Following Slade's performance at the Reading Festival in 1980, interest in the band was revived and the band were now able to fill concert halls once again. The band's 1981 album We'll Bring the House Down was also a success, reaching No. 25 in the UK, while the title track entered the UK Top 10. During the same year, the band continued their resurgence with the recording of Till Deaf Do Us Part. In May 1981, the band released the lead single "Knuckle Sandwich Nancy", however it failed to chart. The band had been confident that the up-tempo record was well-suited as a follow-up to "We'll Bring the House Down", but the band's manager Chas Chandler disagreed. The single was half-heartedly released on the Cheapskate label, with RCA handling marketing and distribution.

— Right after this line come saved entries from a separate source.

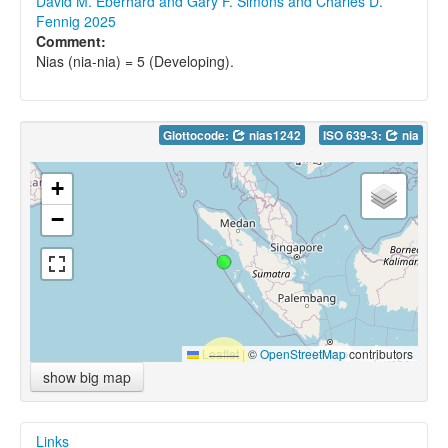
David M. Eberhard and Gary F. Simons and Charles D.
Fennig 2025
Comment:
Nias (nia-nia) = 5 (Developing).
Glottocode:
nias1242
ISO 639-3:
nia
+
−
Leaflet
|
©
OpenStreetMap
contributors
show big map
Links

The band blamed Chandler for the single's failure and decided to manage themselves from then on, ending a 12 year partnership. However, this did not stop Chandler from negotiating a major record deal with RCA for them. In September, RCA released the second single from the upcoming album, "Lock Up Your Daughters". It reached No. 29 in the UK. In December, Till Deaf Do Us Part was released as the band's RCA debut and first album of all new material since 1979's Return to Base. It reached No. 68 and a few of the album's songs quickly became part of Slade's live set, including "Rock and Roll Preacher" which became the band's new opener. In March 1982, "Ruby Red" was released as the third single, reaching No. 51 in the UK, while in April, "Rock and Roll Preacher (Hallelujah I'm on Fire)" was released in Germany, peaking at No. 49.

Shortly prior to the album's release, guitarist Dave Hill described the album to Sounds: "This album is a thumper and we want it loud. That's the direction we are heading for, like having a live show in the studio almost. It's got guts and melody. That is us really." In a 1981 fan club interview, Holder spoke of the album's title and general theme: "It came about because everyone always says how loud we are. We based the album around volume, all the tracks are rock and it is a loud album. The track 'Till Deaf Do Us Part' is all about bending your ear and being deafened. We've used a lot of organ on the album. That's basically the only difference. We think that it's a much better sound than we've ever had before. It's a solid rock album from start to finish, except for the instrumental piece – which is a slowish theme, but all the others are fast and solid rock. There's no acoustic rock on the album like songs such as 'Don't Waste Your Time' and 'Sign of the Times,' which we have had on previous LPs."

==Song information==

"Ruby Red" had been written around 1978 but the band felt their original recording of it did not meet their expectations. The song was further developed and then recorded for Till Deaf Do Us Part. "She Brings Out the Devil in Me" developed into a song from a lick the band used to play at soundchecks. Holder then added a melody and lyrics to the lick.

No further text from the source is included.